Political journalists know nothing, 2020 edition

Political journalism’s problem of historical illiteracy is as “catastrophic” as ever, and I don’t think it’s going to get better any time soon.

NBC News reporter Marianna Sotomayor stepped in it this weekend when she claimed incorrectly that 2020 would be the first year that more than one woman has run for president in the United States.

“For the first time in history, there is more than one female politician running for president. Sen. Klobuchar became the fifth woman to announce today,” she said in a since-deleted tweet.

That’s not even close to being true.

In 2016, the field of presidential contenders included not just former Democratic Secretary of State Hillary Clinton, but also Republican businesswoman Carly Fiorina and Green Party candidate Jill Stein. It was just a little over three years ago that women in the United States broke the record for most presidential candidates.

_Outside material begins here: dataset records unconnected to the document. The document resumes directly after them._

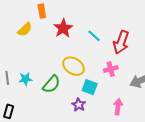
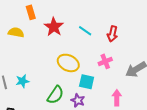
yellow semicircle: (25, 29) -> (16, 32), turned -119
red arrow: (121, 42) -> (112, 34), size x0.7
green semicircle: (51, 84) -> (55, 95), moved

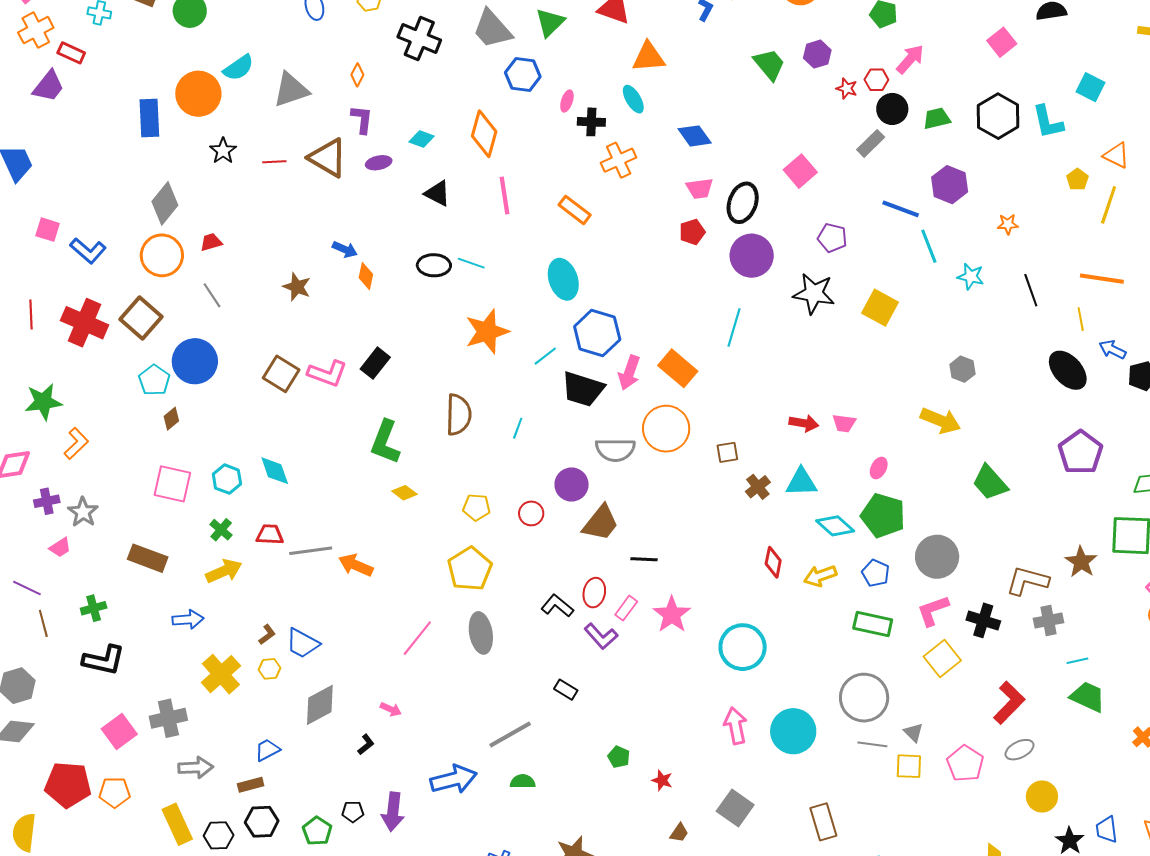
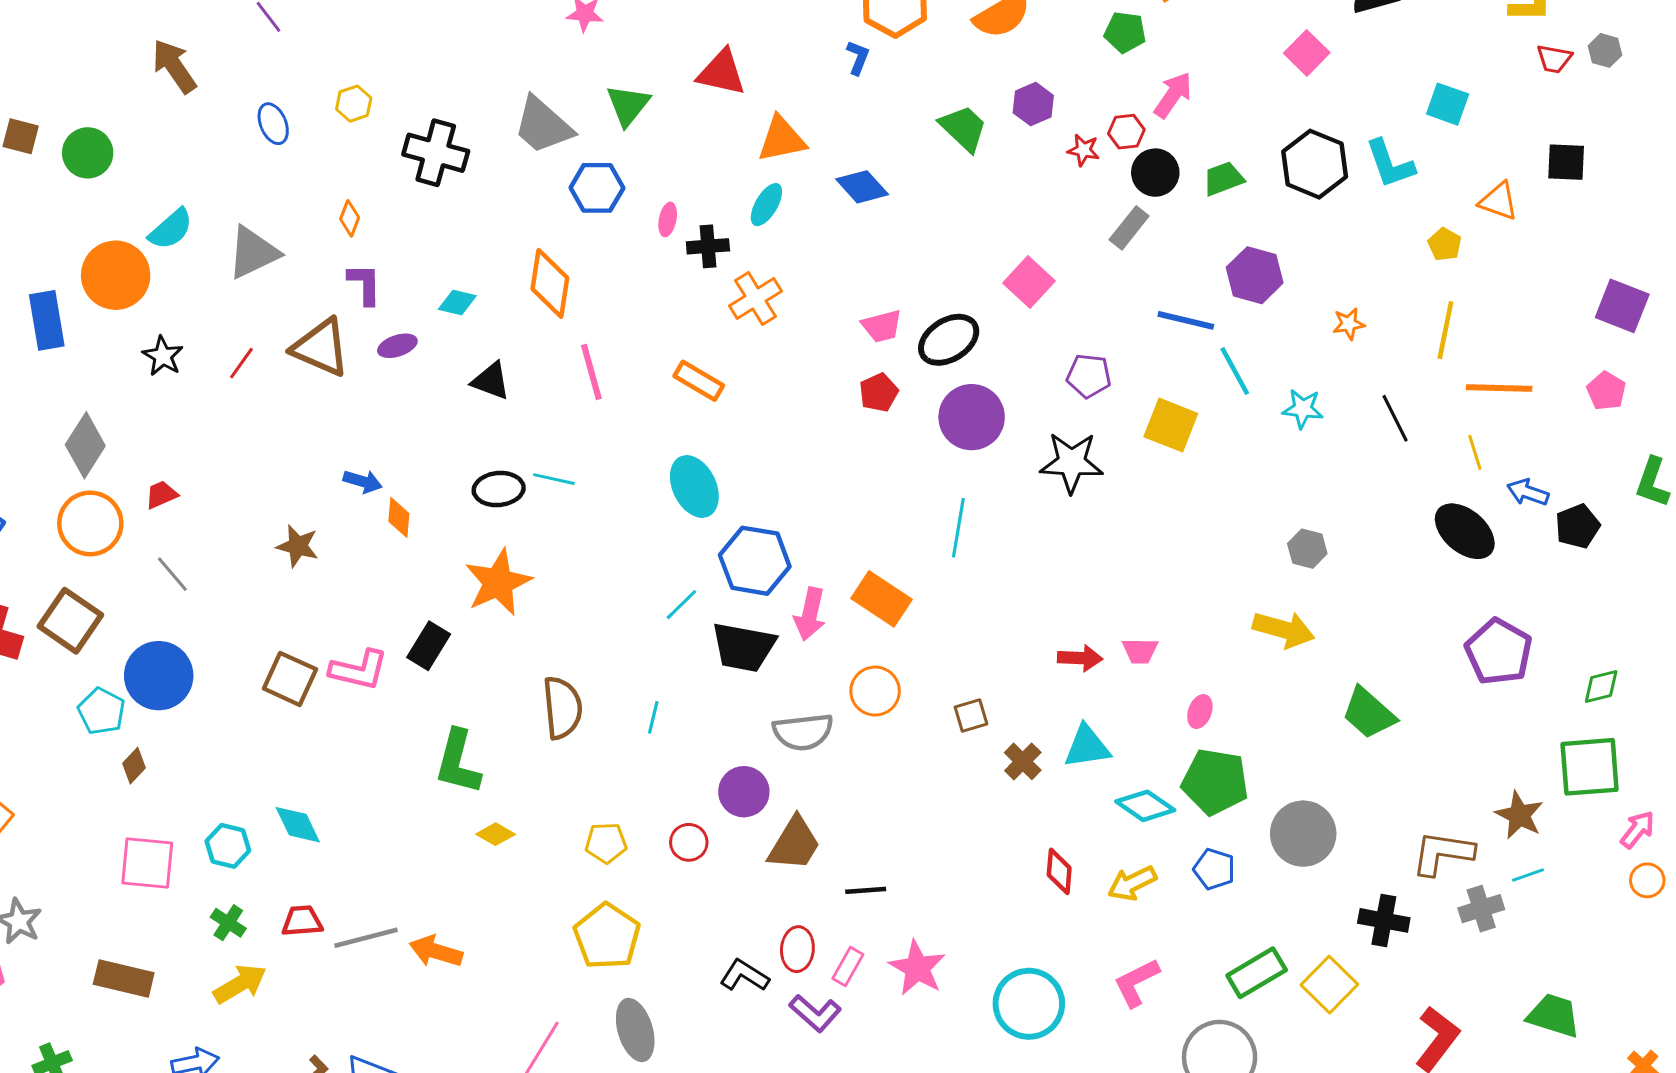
cyan ellipse: (633, 99) -> (766, 205), turned 68
blue diamond: (695, 136) -> (862, 187), moved
red line: (274, 162) -> (241, 363), turned -45
black ellipse: (743, 203) -> (949, 340), turned 45
yellow line: (1109, 205) -> (1445, 330), moved
yellow square: (880, 308) -> (1171, 425), moved
orange star: (487, 332) -> (498, 582), moved
orange circle: (666, 429) -> (875, 691), size x0.7
pink L-shape: (933, 611) -> (1136, 982), moved
green rectangle: (873, 624) -> (1257, 973), moved, turned -36
cyan line: (1077, 661) -> (1528, 875), moved

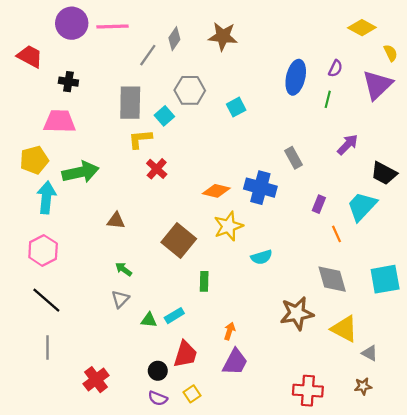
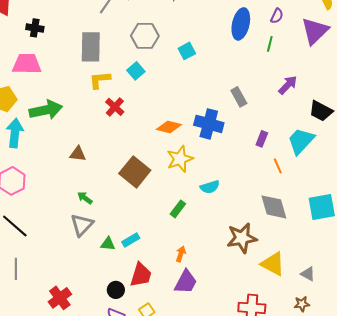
cyan square: (164, 116) -> (136, 71), moved
green rectangle: (204, 281) -> (178, 209), moved, turned 36
gray triangle: (120, 299) -> (82, 225), size x1.4
yellow triangle: (344, 329) -> (273, 264), moved

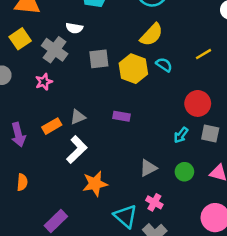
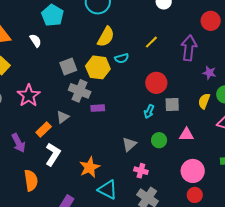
white semicircle: (74, 28) -> (35, 41), moved, turned -120
gray cross: (55, 50) -> (80, 91), moved
cyan semicircle: (164, 65) -> (122, 58), turned 144
pink star: (44, 82) -> (29, 96), size x1.6
white L-shape: (77, 150) -> (53, 154), moved
orange semicircle: (22, 182) -> (31, 180), size x1.5
cyan triangle: (125, 216) -> (108, 190), moved

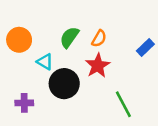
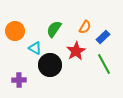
orange semicircle: (99, 39) -> (85, 27), moved
blue rectangle: (145, 48) -> (103, 37), moved
green line: (123, 104) -> (104, 64), moved

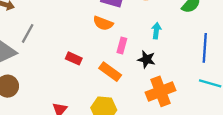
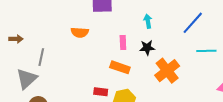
orange semicircle: (103, 23) -> (80, 32), moved
blue line: (205, 48) -> (193, 23), turned 55
red rectangle: (74, 58) -> (101, 92), moved

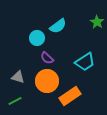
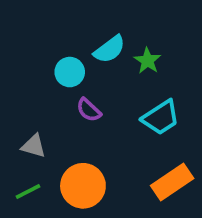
green star: (97, 22) -> (147, 61), moved
orange circle: (47, 81) -> (83, 186), moved
orange rectangle: (70, 96) -> (172, 182), moved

How easily we forget!

It’d be one thing if Sotomayor was a food critic or a business journalist, but she covers politics for NBC!

To her credit, she at least corrected her false tweet roughly 15 hours later, writing, “Correcting an earlier tweet. What I should have written is that the field of Democratic women presidential candidates is the largest in history.” Yes! Yes, that is the correct take.

It seems like everyone in political journalism today wants to be the person with the “Big Important Observation” for whatever is happening at that moment in the news cycle. The problem is: Few, if any, in the political press are willing to do the hard work of being well-informed enough to have an observation that is worth making.